Which lines of the data contain the string "Тульской"? Copy every one.
%%
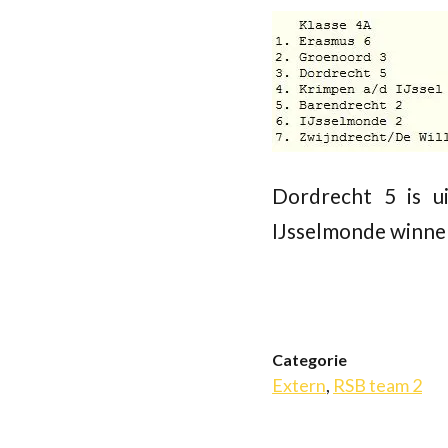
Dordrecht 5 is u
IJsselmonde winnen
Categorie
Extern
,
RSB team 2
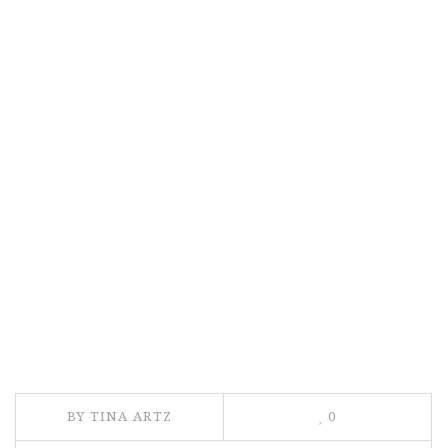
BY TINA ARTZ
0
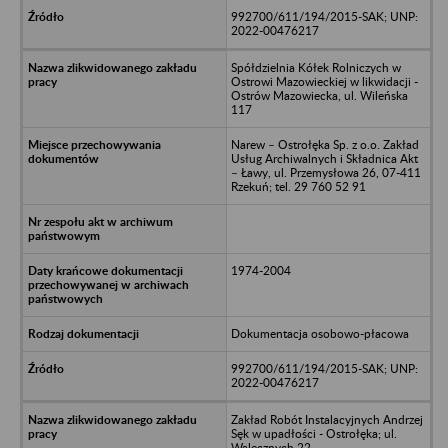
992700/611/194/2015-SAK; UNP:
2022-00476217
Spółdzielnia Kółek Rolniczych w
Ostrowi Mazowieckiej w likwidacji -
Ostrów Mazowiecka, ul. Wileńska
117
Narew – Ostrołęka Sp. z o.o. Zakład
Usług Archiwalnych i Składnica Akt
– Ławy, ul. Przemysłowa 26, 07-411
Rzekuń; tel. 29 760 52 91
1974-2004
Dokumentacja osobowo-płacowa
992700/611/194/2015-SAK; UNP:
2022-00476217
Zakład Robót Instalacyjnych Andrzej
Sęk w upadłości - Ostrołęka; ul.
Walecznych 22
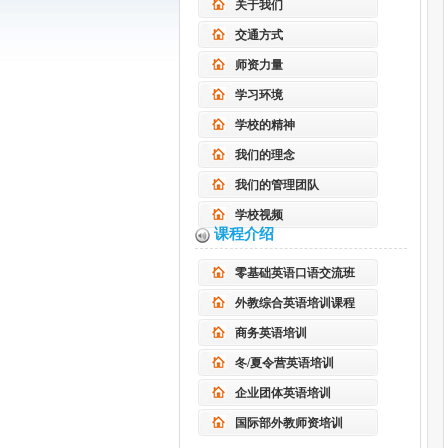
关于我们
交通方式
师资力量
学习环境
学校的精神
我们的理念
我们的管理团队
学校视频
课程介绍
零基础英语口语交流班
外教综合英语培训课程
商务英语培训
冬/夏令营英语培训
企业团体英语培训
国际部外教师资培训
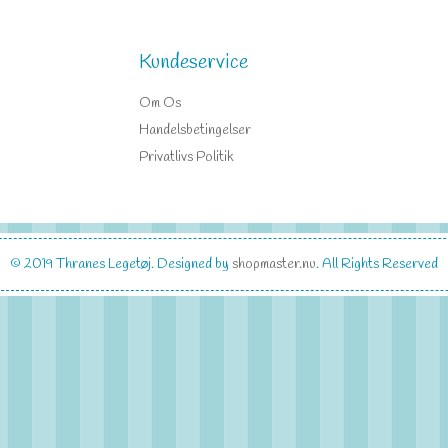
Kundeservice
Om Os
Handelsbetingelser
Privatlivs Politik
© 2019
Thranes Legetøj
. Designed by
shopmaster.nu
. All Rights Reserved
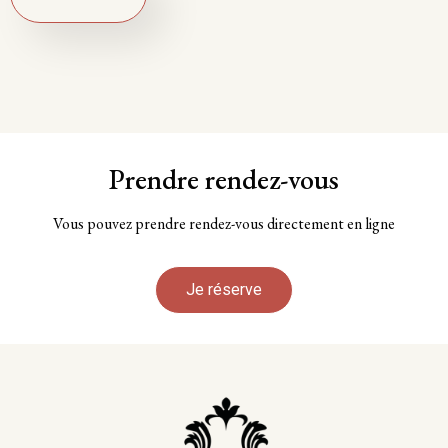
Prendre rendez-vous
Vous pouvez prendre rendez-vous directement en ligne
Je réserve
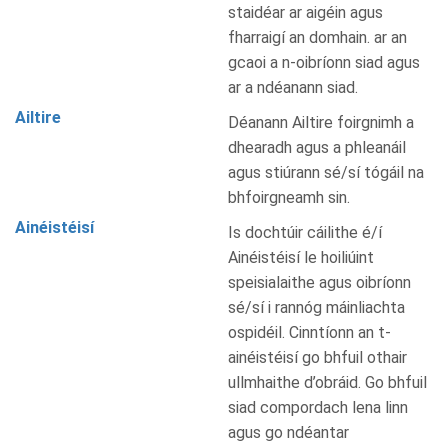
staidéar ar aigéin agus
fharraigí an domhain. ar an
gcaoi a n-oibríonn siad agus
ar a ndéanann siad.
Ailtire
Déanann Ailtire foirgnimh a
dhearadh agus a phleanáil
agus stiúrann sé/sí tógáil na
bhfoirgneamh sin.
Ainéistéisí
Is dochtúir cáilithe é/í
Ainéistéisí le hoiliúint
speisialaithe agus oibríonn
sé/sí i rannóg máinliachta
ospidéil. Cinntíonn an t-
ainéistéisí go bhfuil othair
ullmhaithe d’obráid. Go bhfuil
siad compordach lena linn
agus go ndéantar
%%
%%
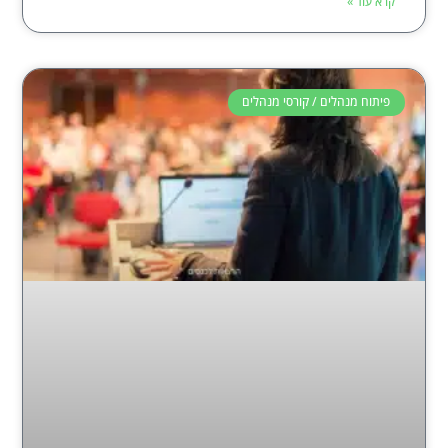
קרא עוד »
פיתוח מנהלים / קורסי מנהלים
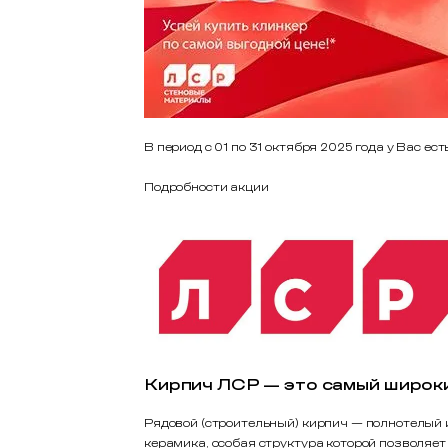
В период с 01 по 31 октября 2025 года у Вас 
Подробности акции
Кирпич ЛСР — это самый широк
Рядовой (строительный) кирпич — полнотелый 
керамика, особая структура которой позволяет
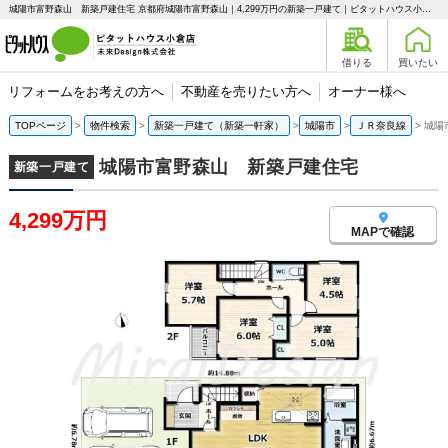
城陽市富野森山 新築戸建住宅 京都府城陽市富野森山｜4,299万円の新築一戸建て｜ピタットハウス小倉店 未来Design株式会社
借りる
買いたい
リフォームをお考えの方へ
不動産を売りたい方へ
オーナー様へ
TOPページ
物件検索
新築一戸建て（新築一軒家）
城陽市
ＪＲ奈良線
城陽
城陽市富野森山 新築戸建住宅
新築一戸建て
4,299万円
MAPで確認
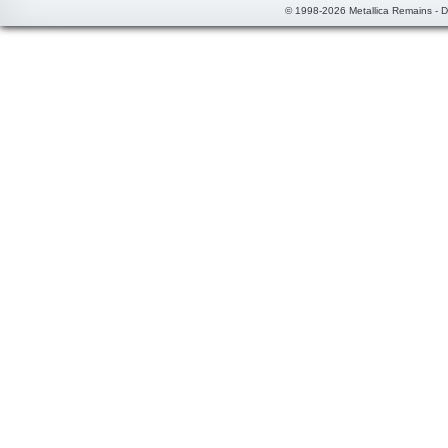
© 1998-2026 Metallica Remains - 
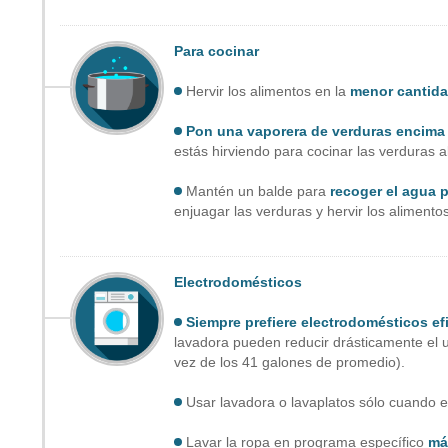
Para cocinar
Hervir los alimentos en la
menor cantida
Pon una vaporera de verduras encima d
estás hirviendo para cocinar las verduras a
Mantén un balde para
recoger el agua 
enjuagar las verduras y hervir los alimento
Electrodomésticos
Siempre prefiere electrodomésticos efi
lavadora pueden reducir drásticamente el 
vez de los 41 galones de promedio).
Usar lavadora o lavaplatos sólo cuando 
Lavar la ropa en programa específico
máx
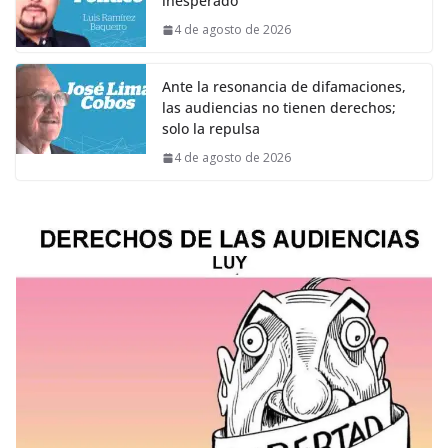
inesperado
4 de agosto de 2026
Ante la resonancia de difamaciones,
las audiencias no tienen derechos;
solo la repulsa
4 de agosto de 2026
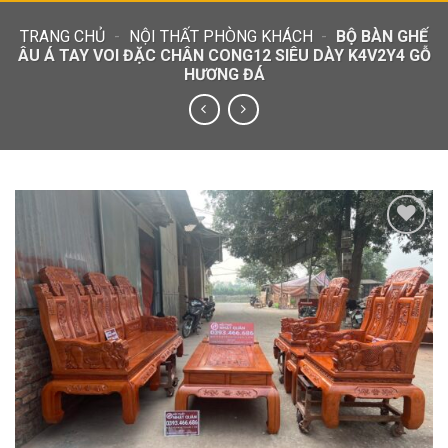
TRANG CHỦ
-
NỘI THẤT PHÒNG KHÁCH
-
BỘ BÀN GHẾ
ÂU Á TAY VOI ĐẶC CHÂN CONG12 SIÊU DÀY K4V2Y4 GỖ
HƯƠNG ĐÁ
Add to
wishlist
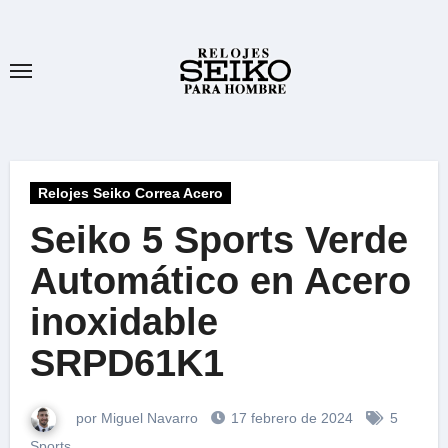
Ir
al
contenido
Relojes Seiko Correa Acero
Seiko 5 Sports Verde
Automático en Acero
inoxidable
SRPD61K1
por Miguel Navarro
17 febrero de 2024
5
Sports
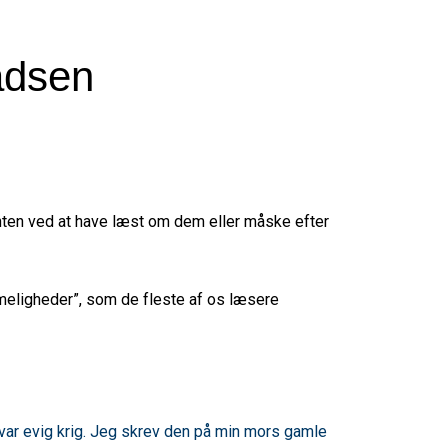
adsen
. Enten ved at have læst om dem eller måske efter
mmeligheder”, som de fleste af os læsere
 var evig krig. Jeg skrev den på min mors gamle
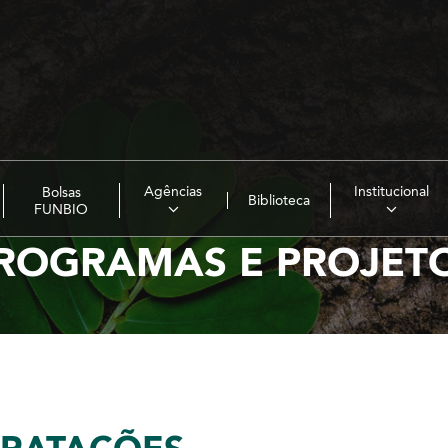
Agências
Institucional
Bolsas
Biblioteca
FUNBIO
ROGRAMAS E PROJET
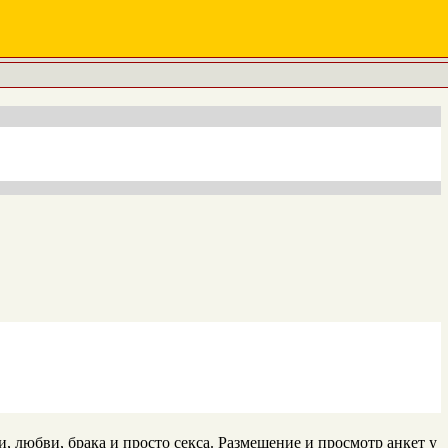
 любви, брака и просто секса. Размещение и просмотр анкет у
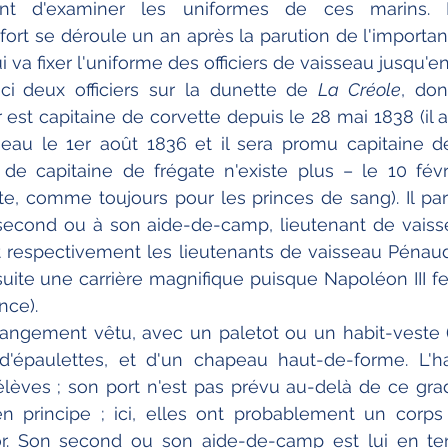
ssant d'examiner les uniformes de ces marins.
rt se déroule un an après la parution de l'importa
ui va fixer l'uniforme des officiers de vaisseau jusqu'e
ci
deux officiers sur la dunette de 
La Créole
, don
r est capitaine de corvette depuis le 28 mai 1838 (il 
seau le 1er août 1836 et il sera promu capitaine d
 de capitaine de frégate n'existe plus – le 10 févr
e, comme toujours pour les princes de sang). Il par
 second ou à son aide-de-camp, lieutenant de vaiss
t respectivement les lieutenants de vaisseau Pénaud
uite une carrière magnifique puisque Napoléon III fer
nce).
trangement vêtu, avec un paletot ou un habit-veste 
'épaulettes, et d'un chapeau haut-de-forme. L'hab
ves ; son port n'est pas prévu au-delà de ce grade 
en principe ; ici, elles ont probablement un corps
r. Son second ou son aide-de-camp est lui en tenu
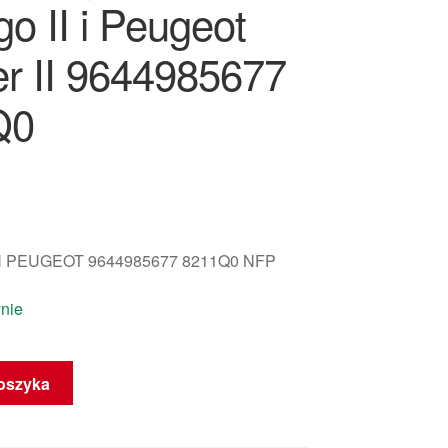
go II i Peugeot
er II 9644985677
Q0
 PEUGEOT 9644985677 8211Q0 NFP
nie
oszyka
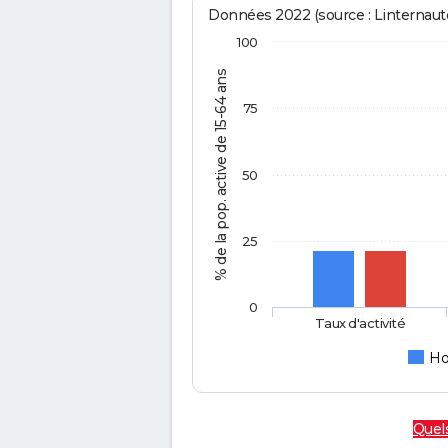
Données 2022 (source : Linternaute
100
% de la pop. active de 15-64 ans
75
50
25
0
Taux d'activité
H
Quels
%%
%%
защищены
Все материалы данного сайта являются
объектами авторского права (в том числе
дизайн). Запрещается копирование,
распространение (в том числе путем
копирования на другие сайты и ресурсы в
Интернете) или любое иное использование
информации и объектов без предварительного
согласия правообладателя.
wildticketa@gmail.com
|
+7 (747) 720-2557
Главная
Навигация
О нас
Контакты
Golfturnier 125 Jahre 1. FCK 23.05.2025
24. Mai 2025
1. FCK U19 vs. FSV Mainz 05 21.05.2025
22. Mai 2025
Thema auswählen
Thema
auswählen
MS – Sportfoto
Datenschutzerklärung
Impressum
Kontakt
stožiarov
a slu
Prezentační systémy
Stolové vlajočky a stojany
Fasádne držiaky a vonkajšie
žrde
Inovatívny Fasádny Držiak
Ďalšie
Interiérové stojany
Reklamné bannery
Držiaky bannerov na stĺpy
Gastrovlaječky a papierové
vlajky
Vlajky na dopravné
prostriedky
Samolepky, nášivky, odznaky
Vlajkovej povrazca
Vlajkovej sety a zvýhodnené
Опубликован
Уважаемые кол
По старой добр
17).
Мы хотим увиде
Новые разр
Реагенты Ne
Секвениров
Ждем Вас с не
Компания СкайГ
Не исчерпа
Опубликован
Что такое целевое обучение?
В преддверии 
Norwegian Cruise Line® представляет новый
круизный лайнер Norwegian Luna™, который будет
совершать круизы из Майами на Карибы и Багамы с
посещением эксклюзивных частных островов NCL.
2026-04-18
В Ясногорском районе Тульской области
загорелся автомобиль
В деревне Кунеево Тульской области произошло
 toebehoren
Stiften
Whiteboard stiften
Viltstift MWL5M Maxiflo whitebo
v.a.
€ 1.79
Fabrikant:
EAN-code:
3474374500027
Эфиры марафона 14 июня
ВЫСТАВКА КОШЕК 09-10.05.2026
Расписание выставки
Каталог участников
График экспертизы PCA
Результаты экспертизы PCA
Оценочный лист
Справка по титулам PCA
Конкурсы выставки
%%
## [Written answer]
В Ясногорском районе Тульской области
В деревне Кунеево Тульской области произошло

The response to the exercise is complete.